Stored data:
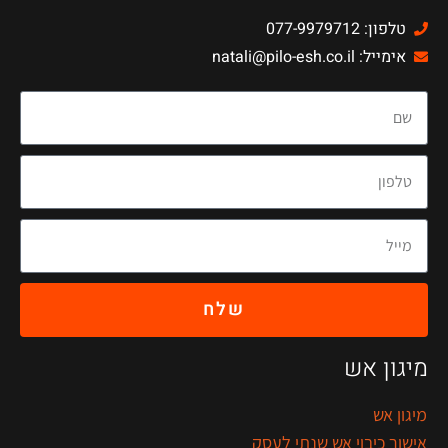
טלפון: 077-9979712
אימייל: natali@pilo-esh.co.il
שלח
מיגון אש
מיגון אש
אישור כיבוי אש שנתי לעסק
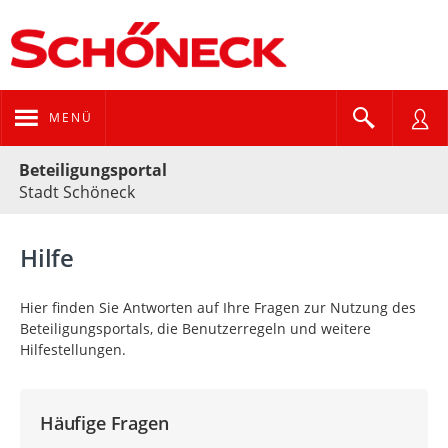
MENÜ
Portalnavigation
Beteiligungsportal
Stadt Schöneck
Hilfe
Hier finden Sie Antworten auf Ihre Fragen zur Nutzung des
Beteiligungsportals, die Benutzerregeln und weitere
Hilfestellungen.
Häufige Fragen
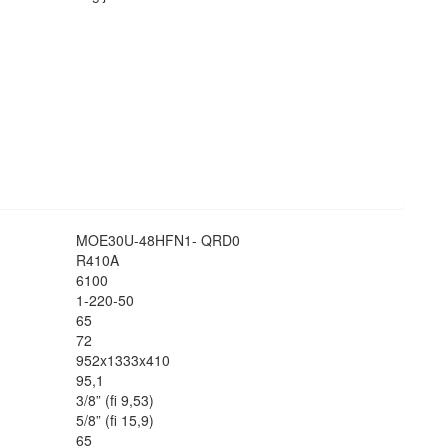
MOE30U-48HFN1- QRD0
R410A
6100
1-220-50
65
72
952x1333x410
95,1
3/8” (fi 9,53)
5/8” (fi 15,9)
65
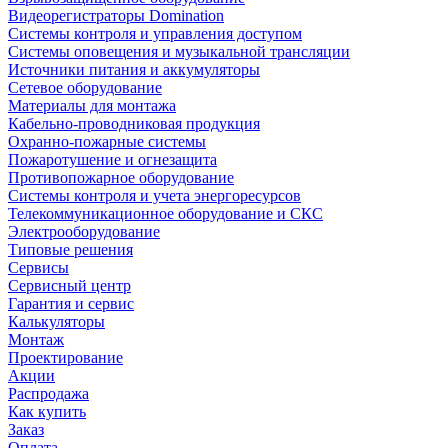
Видеорегистраторы Domination
Системы контроля и управления доступом
Системы оповещения и музыкальной трансляции
Источники питания и аккумуляторы
Сетевое оборудование
Материалы для монтажа
Кабельно-проводниковая продукция
Охранно-пожарные системы
Пожаротушение и огнезащита
Противопожарное оборудование
Системы контроля и учета энергоресурсов
Телекоммуникационное оборудование и СКС
Электрооборудование
Типовые решения
Сервисы
Сервисный центр
Гарантия и сервис
Калькуляторы
Монтаж
Проектирование
Акции
Распродажа
Как купить
Заказ
Оплата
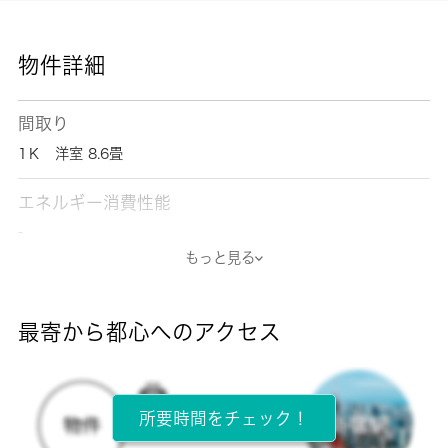
物件詳細
間取り
1Ｋ 洋室 8.6畳
エネルギー消費性能
-
もっと見る
断熱性能
-
最寄から都心へのアクセス
目安光熱費
-
所要時間をチェック！
所在階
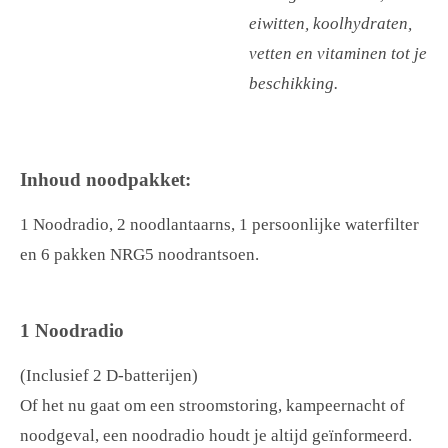
eiwitten, koolhydraten,
vetten en vitaminen tot je
beschikking.
Inhoud noodpakket:
1 Noodradio, 2 noodlantaarns, 1 persoonlijke waterfilter
en 6 pakken NRG5 noodrantsoen.
1 Noodradio
(Inclusief 2 D-batterijen)
Of het nu gaat om een stroomstoring, kampeernacht of
noodgeval, een noodradio houdt je altijd geïnformeerd.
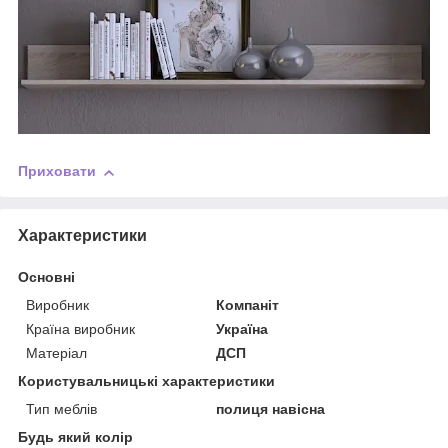
Приховати
Характеристики
Основні
Виробник
Компаніт
Країна виробник
Україна
Матеріал
ДСП
Користувальницькі характеристики
Тип меблів
полиця навісна
Будь який колір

> [Problem requirements]: If a line in the records above contains the string "контроля", copy that line out.

> [Response area]:
Системы контроля и управления доступом
Системы контроля и учета энергоресурсов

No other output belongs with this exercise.